### What to work on
Restate the data that follows exactly as it stands, beginning with the first line and ending with the line that contains "28 de maio de 2012 às 06:31 (115, 2477)".

#### Supplied records

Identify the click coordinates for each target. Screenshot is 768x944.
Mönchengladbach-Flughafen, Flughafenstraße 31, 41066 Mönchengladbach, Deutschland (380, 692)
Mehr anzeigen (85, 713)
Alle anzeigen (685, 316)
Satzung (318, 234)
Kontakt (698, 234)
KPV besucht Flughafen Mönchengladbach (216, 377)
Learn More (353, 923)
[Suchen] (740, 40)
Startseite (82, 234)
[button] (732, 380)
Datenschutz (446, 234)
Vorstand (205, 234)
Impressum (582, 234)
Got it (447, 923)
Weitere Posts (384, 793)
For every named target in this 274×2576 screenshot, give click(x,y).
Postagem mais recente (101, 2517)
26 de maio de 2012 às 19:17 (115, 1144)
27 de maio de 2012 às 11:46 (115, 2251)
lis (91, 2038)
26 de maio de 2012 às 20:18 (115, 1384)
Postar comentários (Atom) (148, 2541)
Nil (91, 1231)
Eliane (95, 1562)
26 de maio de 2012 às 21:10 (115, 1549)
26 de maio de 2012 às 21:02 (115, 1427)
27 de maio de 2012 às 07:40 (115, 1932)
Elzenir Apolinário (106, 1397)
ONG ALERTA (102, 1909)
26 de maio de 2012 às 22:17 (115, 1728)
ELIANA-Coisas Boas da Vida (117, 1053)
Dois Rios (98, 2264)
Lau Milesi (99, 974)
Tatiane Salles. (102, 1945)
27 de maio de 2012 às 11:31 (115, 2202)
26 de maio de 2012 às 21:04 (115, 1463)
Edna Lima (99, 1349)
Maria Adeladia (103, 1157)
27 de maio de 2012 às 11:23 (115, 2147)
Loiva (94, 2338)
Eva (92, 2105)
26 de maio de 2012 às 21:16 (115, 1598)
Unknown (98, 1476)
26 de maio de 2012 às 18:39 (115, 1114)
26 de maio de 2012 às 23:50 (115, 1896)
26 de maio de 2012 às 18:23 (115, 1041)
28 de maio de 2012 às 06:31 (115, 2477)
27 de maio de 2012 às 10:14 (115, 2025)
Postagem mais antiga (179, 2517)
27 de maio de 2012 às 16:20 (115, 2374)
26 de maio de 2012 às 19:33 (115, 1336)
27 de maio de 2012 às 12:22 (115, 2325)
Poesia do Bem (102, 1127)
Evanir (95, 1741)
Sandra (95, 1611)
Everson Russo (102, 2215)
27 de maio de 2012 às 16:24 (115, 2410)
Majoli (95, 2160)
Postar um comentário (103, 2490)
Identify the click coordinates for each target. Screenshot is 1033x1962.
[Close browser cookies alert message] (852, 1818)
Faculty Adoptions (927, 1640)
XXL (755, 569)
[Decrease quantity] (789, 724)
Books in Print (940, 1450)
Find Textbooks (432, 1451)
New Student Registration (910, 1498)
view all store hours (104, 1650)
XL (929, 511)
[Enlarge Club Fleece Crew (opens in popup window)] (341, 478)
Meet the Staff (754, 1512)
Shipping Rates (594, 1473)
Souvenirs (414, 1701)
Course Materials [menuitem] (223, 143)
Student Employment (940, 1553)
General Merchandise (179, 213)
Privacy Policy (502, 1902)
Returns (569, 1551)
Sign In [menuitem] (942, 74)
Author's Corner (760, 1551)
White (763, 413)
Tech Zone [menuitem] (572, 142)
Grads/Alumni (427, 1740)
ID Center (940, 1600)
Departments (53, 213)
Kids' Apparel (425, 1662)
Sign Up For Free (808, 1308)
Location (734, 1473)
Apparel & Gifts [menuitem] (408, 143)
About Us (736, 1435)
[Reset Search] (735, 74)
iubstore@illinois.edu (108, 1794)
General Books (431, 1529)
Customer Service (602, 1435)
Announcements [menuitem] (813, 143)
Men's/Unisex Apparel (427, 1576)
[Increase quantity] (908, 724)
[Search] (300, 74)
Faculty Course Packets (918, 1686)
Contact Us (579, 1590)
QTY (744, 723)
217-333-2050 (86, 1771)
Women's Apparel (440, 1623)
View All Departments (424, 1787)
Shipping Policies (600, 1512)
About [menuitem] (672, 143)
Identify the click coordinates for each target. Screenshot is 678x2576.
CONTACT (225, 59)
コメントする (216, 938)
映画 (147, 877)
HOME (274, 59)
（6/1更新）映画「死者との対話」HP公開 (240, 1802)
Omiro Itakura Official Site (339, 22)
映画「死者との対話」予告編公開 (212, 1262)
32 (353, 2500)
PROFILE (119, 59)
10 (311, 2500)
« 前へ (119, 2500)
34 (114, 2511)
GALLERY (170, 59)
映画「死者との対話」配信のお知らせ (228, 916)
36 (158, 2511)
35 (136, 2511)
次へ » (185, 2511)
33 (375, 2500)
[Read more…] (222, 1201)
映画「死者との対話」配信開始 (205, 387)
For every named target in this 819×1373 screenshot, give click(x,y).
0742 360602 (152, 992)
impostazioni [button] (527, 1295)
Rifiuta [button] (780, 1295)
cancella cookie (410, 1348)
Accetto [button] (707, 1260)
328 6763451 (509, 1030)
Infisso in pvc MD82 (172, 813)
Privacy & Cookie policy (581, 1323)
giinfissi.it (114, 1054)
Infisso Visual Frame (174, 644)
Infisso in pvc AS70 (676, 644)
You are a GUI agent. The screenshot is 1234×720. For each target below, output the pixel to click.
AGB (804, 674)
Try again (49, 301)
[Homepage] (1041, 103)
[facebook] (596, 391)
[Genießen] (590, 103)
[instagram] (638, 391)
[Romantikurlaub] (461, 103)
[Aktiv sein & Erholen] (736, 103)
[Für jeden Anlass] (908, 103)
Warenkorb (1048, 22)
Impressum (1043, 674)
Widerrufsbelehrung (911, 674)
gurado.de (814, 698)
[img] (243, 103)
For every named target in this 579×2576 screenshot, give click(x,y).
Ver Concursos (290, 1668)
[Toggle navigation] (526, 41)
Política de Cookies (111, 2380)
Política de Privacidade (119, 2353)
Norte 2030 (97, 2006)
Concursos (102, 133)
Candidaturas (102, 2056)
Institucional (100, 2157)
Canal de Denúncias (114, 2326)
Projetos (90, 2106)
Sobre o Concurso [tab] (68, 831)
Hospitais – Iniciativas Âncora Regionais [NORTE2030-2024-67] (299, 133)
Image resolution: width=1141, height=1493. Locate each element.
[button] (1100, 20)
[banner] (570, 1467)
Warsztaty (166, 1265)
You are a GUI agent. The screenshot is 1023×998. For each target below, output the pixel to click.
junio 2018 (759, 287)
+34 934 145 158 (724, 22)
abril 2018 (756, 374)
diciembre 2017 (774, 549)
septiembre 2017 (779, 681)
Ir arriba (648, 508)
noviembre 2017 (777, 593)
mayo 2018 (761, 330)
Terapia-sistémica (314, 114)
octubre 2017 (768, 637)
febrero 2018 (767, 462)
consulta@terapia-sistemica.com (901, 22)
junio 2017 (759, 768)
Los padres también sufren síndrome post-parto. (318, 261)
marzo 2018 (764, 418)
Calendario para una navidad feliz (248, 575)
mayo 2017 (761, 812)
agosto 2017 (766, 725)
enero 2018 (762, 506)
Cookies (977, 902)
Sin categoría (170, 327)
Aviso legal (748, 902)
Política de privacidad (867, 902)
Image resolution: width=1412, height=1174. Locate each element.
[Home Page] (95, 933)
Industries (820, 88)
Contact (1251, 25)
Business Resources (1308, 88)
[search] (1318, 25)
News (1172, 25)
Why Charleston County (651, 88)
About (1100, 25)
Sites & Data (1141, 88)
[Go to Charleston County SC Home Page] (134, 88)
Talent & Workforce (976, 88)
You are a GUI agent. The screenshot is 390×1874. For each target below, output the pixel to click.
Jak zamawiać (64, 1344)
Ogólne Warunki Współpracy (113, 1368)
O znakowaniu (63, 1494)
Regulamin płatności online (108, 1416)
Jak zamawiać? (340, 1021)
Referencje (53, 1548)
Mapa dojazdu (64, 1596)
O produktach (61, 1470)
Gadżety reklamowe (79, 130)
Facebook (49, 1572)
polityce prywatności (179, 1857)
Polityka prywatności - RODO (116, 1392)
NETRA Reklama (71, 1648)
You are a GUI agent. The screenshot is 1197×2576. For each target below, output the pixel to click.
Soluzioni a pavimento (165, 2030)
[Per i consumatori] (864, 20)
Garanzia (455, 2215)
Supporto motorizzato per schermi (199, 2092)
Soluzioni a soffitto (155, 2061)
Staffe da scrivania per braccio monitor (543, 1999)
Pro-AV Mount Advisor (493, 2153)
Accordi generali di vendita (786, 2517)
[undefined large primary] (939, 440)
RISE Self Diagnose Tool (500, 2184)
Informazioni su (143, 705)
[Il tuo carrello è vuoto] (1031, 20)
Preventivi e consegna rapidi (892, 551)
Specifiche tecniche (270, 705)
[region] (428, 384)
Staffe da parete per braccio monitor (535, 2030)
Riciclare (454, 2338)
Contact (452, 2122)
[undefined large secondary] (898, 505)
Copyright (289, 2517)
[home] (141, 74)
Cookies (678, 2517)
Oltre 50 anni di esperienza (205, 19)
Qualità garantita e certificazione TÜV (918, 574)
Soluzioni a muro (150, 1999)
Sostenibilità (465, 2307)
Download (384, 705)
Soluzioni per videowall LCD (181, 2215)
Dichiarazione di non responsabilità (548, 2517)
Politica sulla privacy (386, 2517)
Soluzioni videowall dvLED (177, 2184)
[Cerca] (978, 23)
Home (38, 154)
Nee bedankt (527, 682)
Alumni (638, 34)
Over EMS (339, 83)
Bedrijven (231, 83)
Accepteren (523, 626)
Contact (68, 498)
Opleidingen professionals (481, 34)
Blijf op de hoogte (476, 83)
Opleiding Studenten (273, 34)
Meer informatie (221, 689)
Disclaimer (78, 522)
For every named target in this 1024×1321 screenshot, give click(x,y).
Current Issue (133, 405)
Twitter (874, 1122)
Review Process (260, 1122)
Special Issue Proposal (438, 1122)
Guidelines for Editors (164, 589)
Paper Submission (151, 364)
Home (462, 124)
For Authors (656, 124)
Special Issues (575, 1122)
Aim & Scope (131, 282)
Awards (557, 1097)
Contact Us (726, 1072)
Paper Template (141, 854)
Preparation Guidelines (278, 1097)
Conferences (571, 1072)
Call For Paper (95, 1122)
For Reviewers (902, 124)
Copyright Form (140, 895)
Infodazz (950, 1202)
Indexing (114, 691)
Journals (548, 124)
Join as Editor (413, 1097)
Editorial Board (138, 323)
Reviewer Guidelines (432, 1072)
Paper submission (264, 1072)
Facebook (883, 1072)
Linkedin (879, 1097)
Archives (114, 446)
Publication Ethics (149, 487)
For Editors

########

### Response area
Identify the click coordinates for each target. Screenshot is 768x944.
Mönchengladbach-Flughafen, Flughafenstraße 31, 41066 Mönchengladbach, Deutschland (380, 692)
Mehr anzeigen (85, 713)
Alle anzeigen (685, 316)
Satzung (318, 234)
Kontakt (698, 234)
KPV besucht Flughafen Mönchengladbach (216, 377)
Learn More (353, 923)
[Suchen] (740, 40)
Startseite (82, 234)
[button] (732, 380)
Datenschutz (446, 234)
Vorstand (205, 234)
Impressum (582, 234)
Got it (447, 923)
Weitere Posts (384, 793)
For every named target in this 274×2576 screenshot, give click(x,y).
Postagem mais recente (101, 2517)
26 de maio de 2012 às 19:17 (115, 1144)
27 de maio de 2012 às 11:46 (115, 2251)
lis (91, 2038)
26 de maio de 2012 às 20:18 (115, 1384)
Postar comentários (Atom) (148, 2541)
Nil (91, 1231)
Eliane (95, 1562)
26 de maio de 2012 às 21:10 (115, 1549)
26 de maio de 2012 às 21:02 (115, 1427)
27 de maio de 2012 às 07:40 (115, 1932)
Elzenir Apolinário (106, 1397)
ONG ALERTA (102, 1909)
26 de maio de 2012 às 22:17 (115, 1728)
ELIANA-Coisas Boas da Vida (117, 1053)
Dois Rios (98, 2264)
Lau Milesi (99, 974)
Tatiane Salles. (102, 1945)
27 de maio de 2012 às 11:31 (115, 2202)
26 de maio de 2012 às 21:04 (115, 1463)
Edna Lima (99, 1349)
Maria Adeladia (103, 1157)
27 de maio de 2012 às 11:23 (115, 2147)
Loiva (94, 2338)
Eva (92, 2105)
26 de maio de 2012 às 21:16 (115, 1598)
Unknown (98, 1476)
26 de maio de 2012 às 18:39 (115, 1114)
26 de maio de 2012 às 23:50 (115, 1896)
26 de maio de 2012 às 18:23 (115, 1041)
28 de maio de 2012 às 06:31 (115, 2477)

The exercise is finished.